I'm the lovely fiancé. I signed her up a couple of weeks ago as a friend of mine is arranging the comp. @Poppy3 just likes to leave things to the last minute


----------



## Poppy3

MissMartinez said:


> Heaviest for bench I've done is 79kg but I haven't been doing 1rms for a while so I'd say I'm back down to 65 or 70kg at the moment
> 
> Heaviest deadlift is 145kg, prob at 130 at the moment


Thank you for the helpful response!

Yes I will probably open at 65-70 I am thinking depending on the others


----------



## seandog69

@Northern Lass @mrssalvatore


----------



## Poppy3

Bora said:


> no prep at all? surely a troll?


Troll..... :whistling:


----------



## mrssalvatore

1 arm about 35kg ish


----------



## andyhuggins

solidcecil said:


> I'm the lovely fiancé. I signed her up a couple of weeks ago as a friend of mine is arranging the comp. @Poppy3 just likes to leave things to the last minute


So where is the comp being held. Always love to support members.


----------



## andyhuggins

@solidcecil will you be attending?


----------



## Poppy3

andyhuggins said:


> Hey were is the comp in Reading I live very close so would love to come and support you?



View attachment 172545


----------



## solidcecil

andyhuggins said:


> @solidcecil will you be attending?


Of course mate, it's just by Palmer Park in cemetery junction


----------



## Poppy3

MissMartinez said:


> Good luck :thumb:


thank you!


----------



## andyhuggins

Poppy3 said:


> View attachment 172545


TBH that didn't helpmat all.

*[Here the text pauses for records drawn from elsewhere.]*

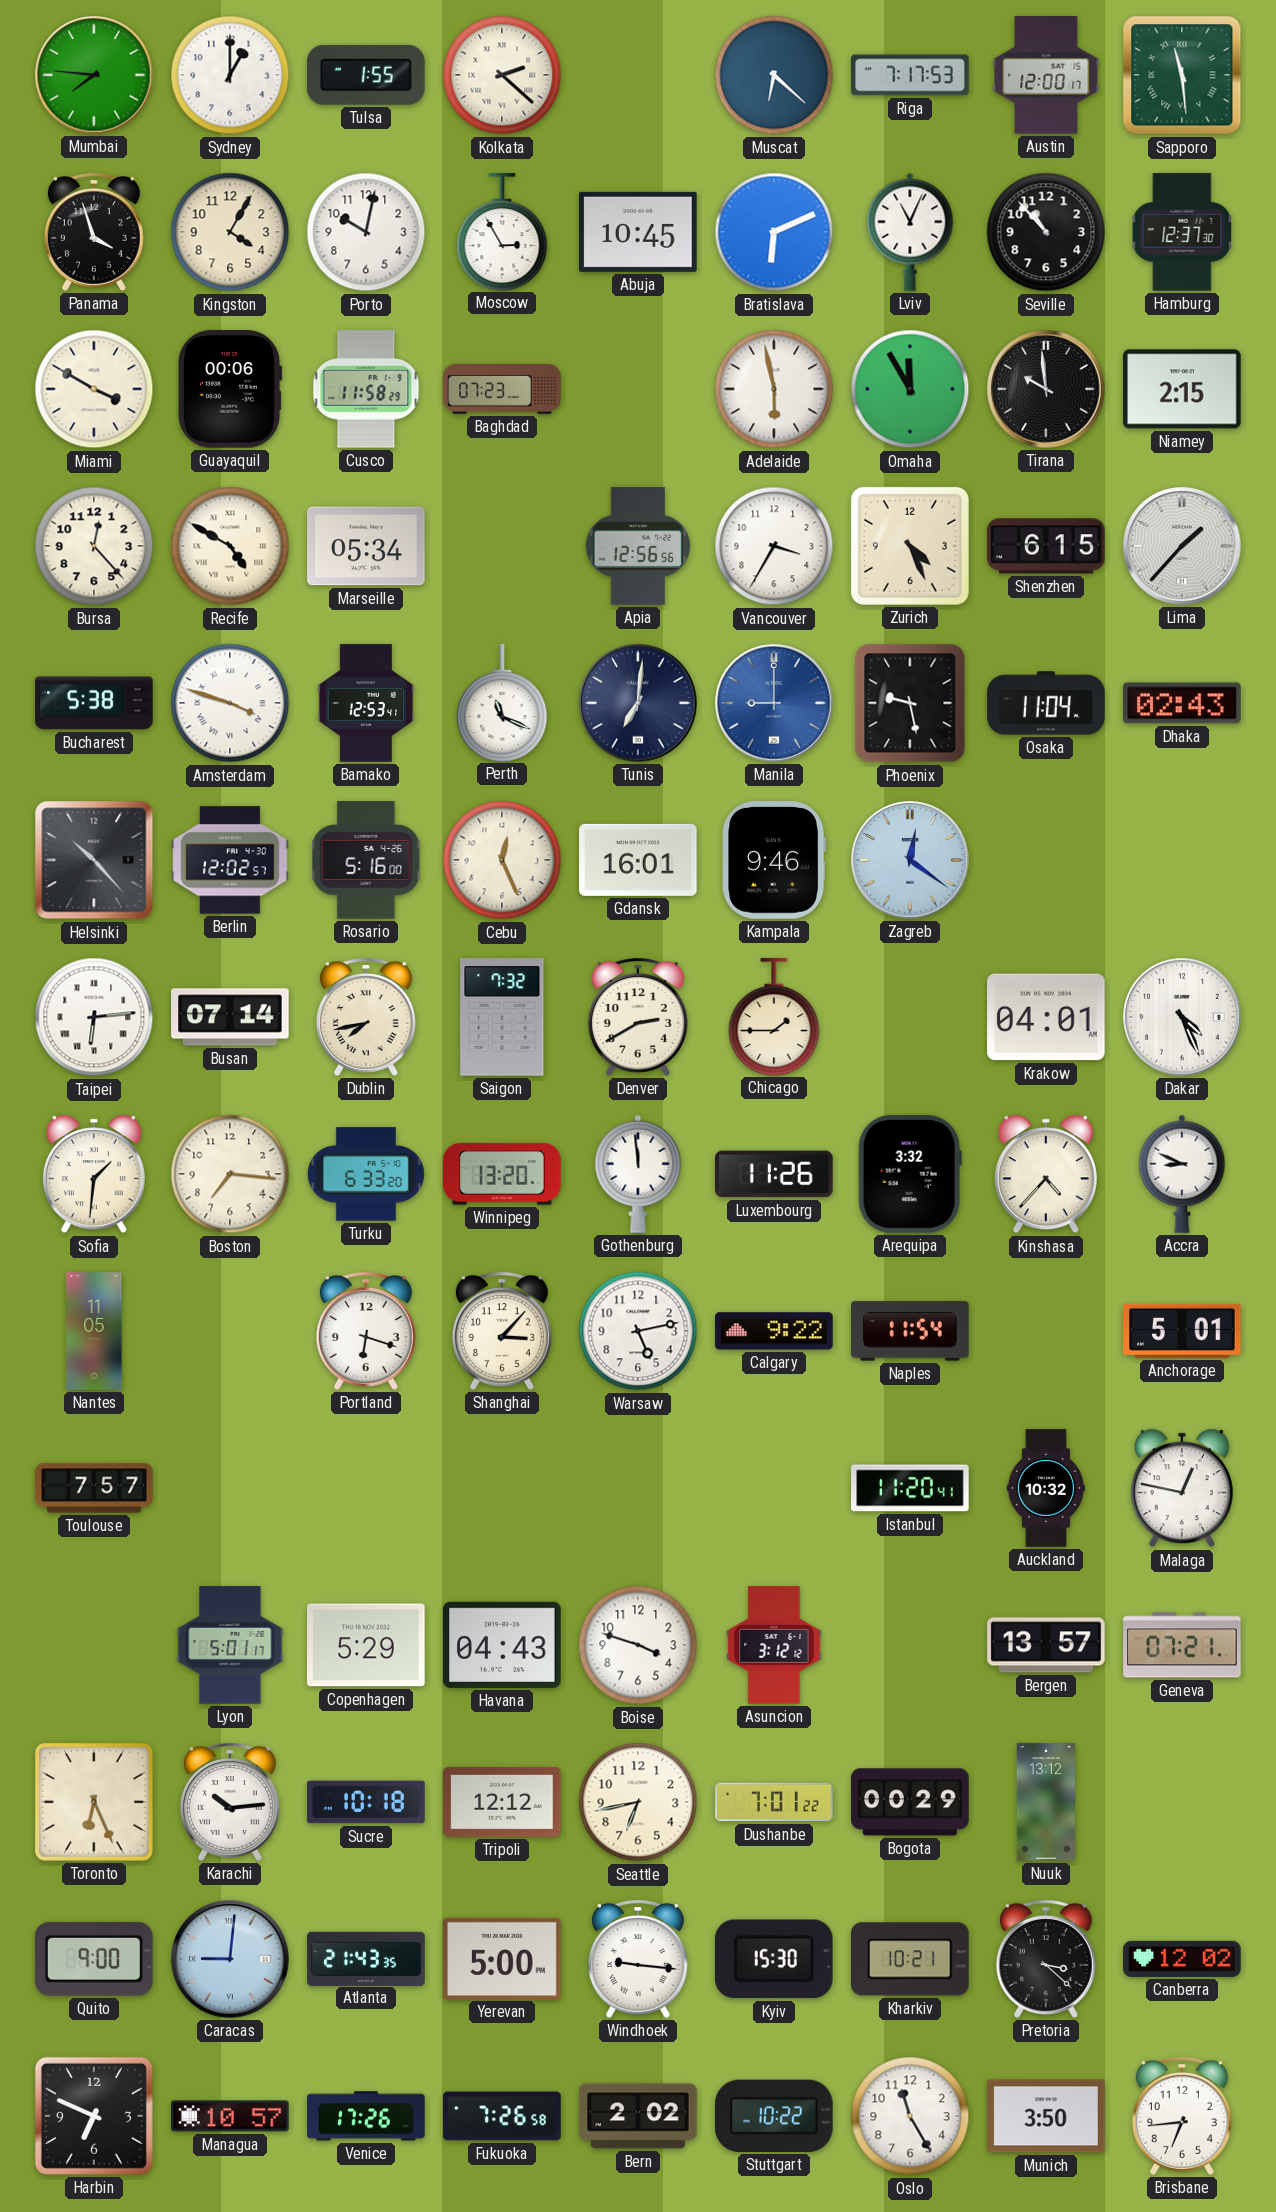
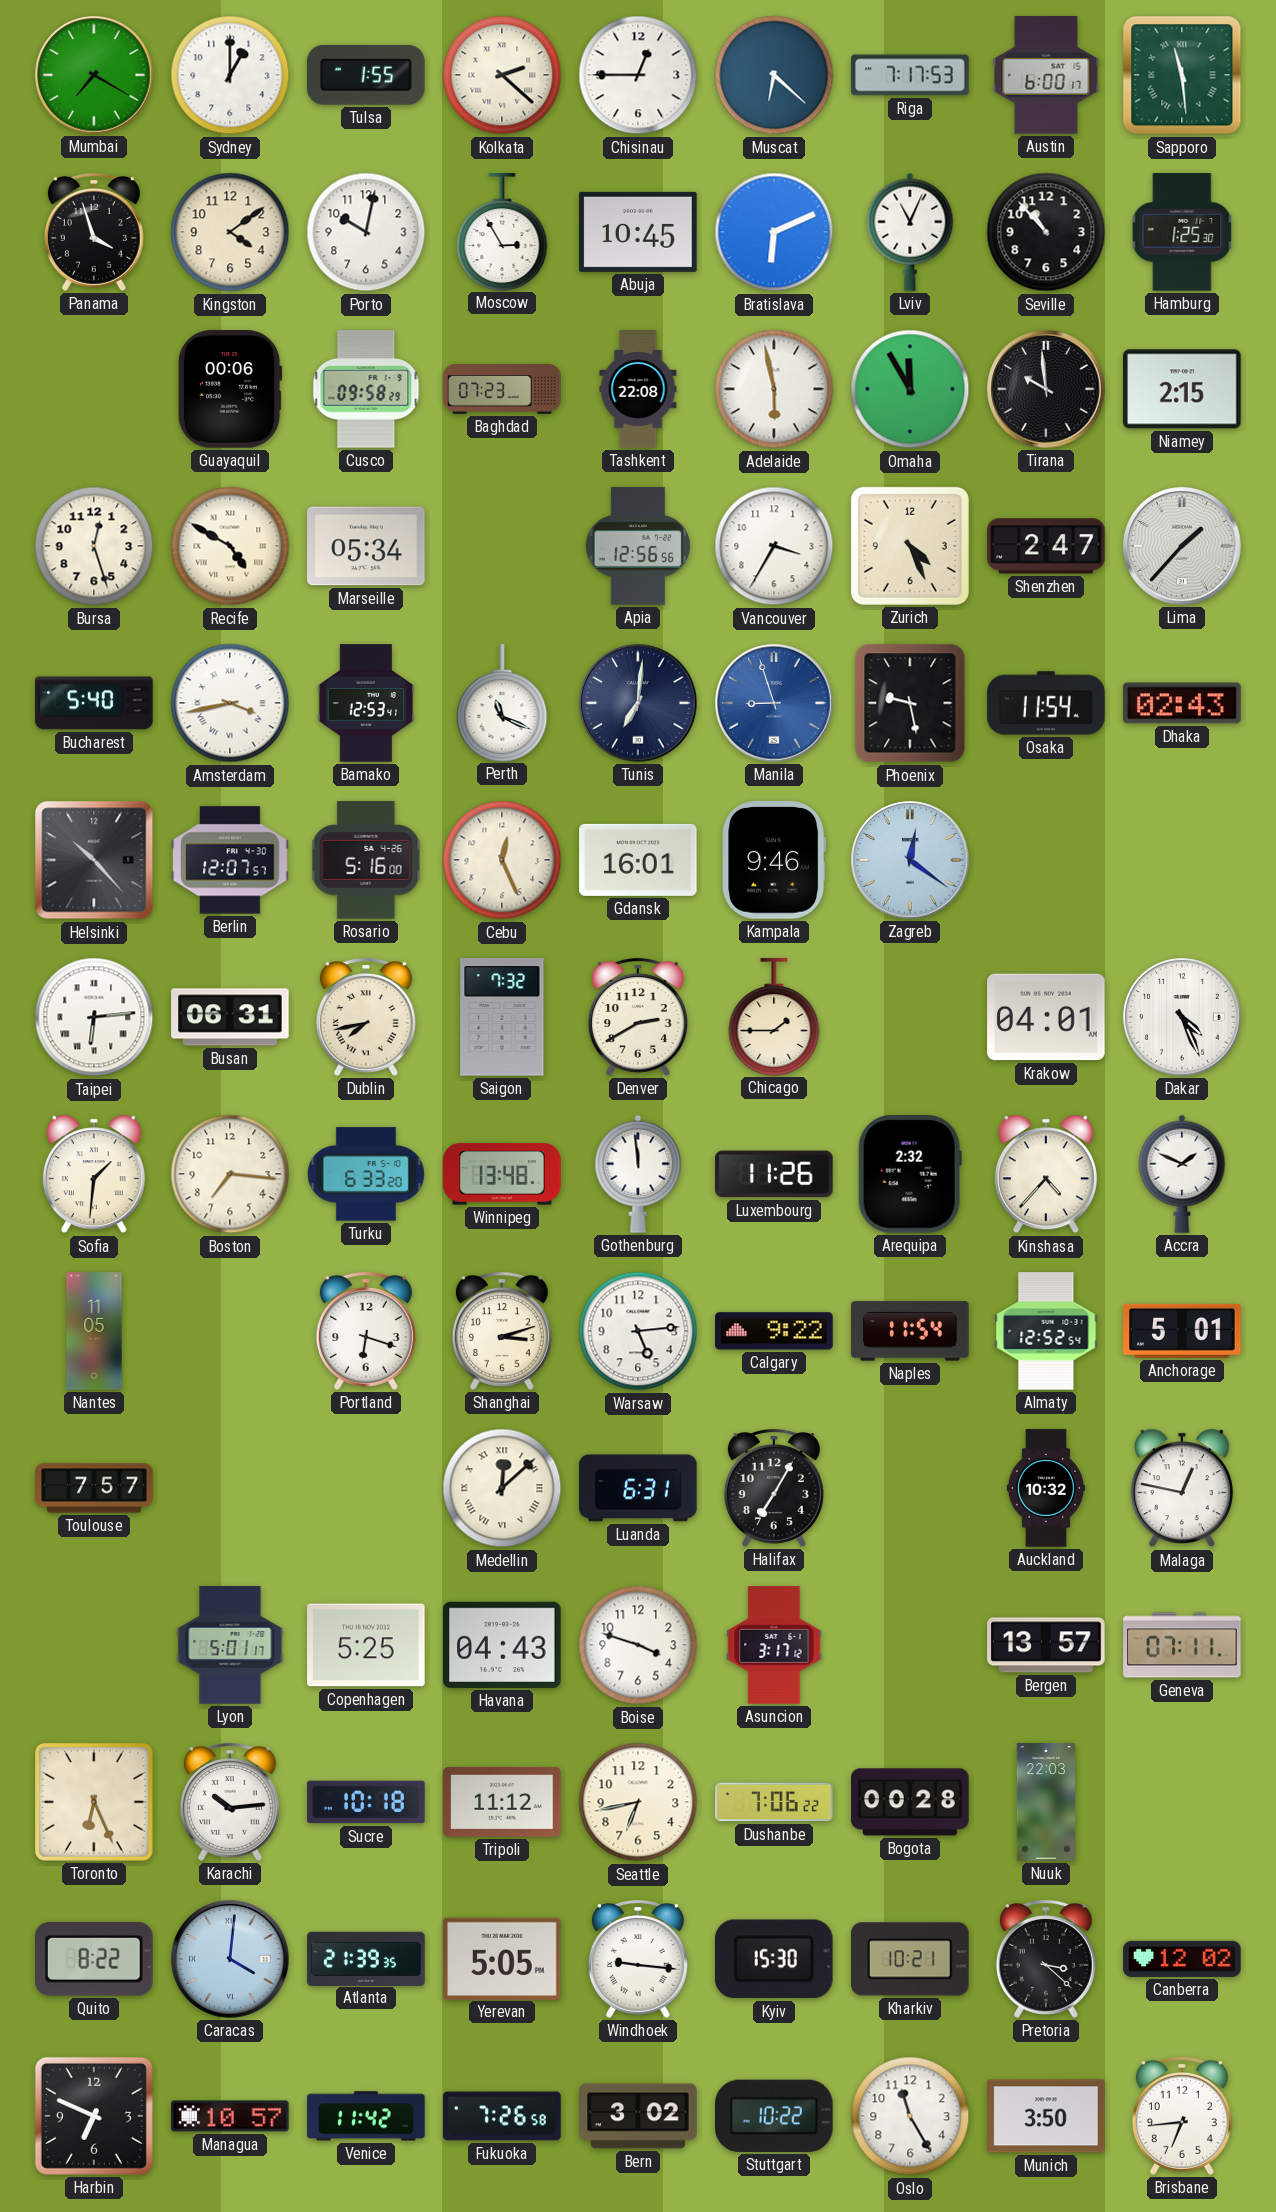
Mumbai: 7:46 -> 7:20
Chisinau: none -> 12:45
Austin: 12:00 -> 6:00
Kingston: 4:05 -> 4:09
Hamburg: 12:37 -> 1:25
Miami: 3:50 -> none
Cusco: 11:58 -> 09:58
Tashkent: none -> 22:08
Bursa: 12:23 -> 12:27
Shenzhen: 6:15 -> 2:47
Bucharest: 5:38 -> 5:40
Amsterdam: 3:48 -> 3:43
Manila: 9:00 -> 8:57
Osaka: 11:04 -> 11:54
Berlin: 12:02 -> 12:07
Busan: 07:14 -> 06:31
Winnipeg: 13:20 -> 13:48
Arequipa: 3:32 -> 2:32
Accra: 8:49 -> 1:49
Shanghai: 3:07 -> 3:12
Warsaw: 5:13 -> 5:14
Almaty: none -> 12:52
Medellin: none -> 12:08
Luanda: none -> 6:31
Halifax: none -> 7:05
Istanbul: 11:20 -> none
Copenhagen: 5:29 -> 5:25
Asuncion: 3:12 -> 3:17
Geneva: 07:21 -> 07:11
Tripoli: 12:12 -> 11:12
Dushanbe: 7:01 -> 7:06
Bogota: 00:29 -> 00:28
Nuuk: 13:12 -> 22:03
Quito: 9:00 -> 8:22
Caracas: 9:01 -> 4:01
Atlanta: 21:43 -> 21:39
Yerevan: 5:00 -> 5:05
Venice: 17:26 -> 11:42
Bern: 2:02 -> 3:02
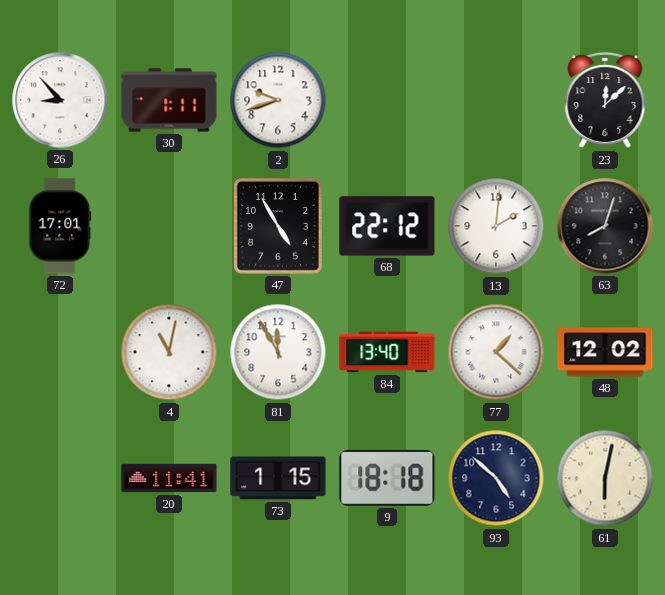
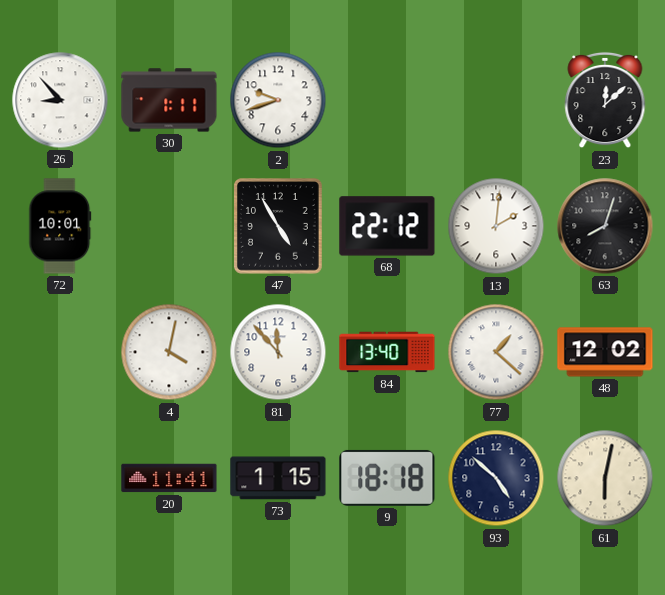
72: 17:01 -> 10:01
4: 11:02 -> 4:02
81: 11:55 -> 11:53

It just gave me random pics. Maybe you could give me the address in Reading?


----------



## andyhuggins

solidcecil said:


> Of course mate, it's just by Palmer Park in cemetery junction


Thank you.


----------



## solidcecil

andyhuggins said:


> TBH that didn't helpmat all. It just gave me random pics. Maybe you could give me the address in Reading?


----------



## andyhuggins

solidcecil said:


> View attachment 172546


Thanks I will see you there then.


----------



## andyhuggins

andyhuggins said:


> Thanks I will see you there then.


Thank you.


----------



## garethd93

Isn't @Benchbum gf a strong woman that competes? he might know


----------



## solidcecil

Well @Poppy3 has won the comp in both bench & deadlift.

Lifts of 80kg & 140kg!


----------



## Snake

Well done... seems the lengthy and meticulous preparation paid off then!!


----------



## Poppy3

Yeah buddy


----------



## 25434

Most I've benched is 55kgs and it was quite an effort, doh! Weak.....deadlift most has been 120kg, only a couple of times though, squatting I find hard to do cos of a back injury so only 85kg with a spotter. Can leg press 280kg which seems odd considering my squat.

Good luck with what you do.


----------



## gingernut

I bench 70kg on a slight incline (flat bench with a 20kg disc under top end). I'm around 63kg bodyweight not a strength athlete as such, I train for bodybuilding, only started barbell benching last year and am unassisted both supplement and equipment wise.


----------



## Kristina

Hmmm my PB was 102.5kg for 2 reps but I'd been about 78kg bodyweight (my heaviest).


----------



## melanieuk

im usually press about 50kg but im only 54kg


----------



## mrwright

Kristina said:


> Hmmm my PB was 102.5kg for 2 reps but I'd been about 78kg bodyweight (my heaviest).


id struggle do that at 100kg bw!


----------